» **Exercise brief**
Could you repeat the data word for word while skipping the pictures?

» **Provided material**
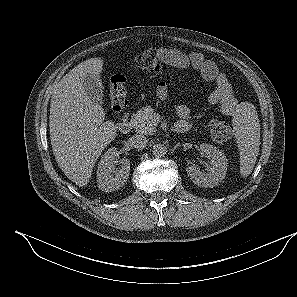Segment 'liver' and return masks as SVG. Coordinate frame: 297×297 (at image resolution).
Instances as JSON below:
<instances>
[{
	"label": "liver",
	"mask_w": 297,
	"mask_h": 297,
	"mask_svg": "<svg viewBox=\"0 0 297 297\" xmlns=\"http://www.w3.org/2000/svg\"><path fill=\"white\" fill-rule=\"evenodd\" d=\"M103 64L101 58L78 64L60 80L51 97L53 154L64 174L80 187L88 184L95 162L116 136L114 123L104 122L103 108L87 97L83 87L85 76L100 78Z\"/></svg>",
	"instance_id": "6515ba94"
}]
</instances>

» **Result below**
Segment 'liver' and return masks as SVG. Coordinate frame: 297×297 (at image resolution).
Instances as JSON below:
<instances>
[{
	"label": "liver",
	"mask_w": 297,
	"mask_h": 297,
	"mask_svg": "<svg viewBox=\"0 0 297 297\" xmlns=\"http://www.w3.org/2000/svg\"><path fill=\"white\" fill-rule=\"evenodd\" d=\"M103 64L101 58L78 64L60 80L51 97L53 154L64 174L80 187L88 184L95 162L116 136L114 123L104 122L103 108L87 97L83 87L85 76L100 78Z\"/></svg>",
	"instance_id": "6515ba94"
}]
</instances>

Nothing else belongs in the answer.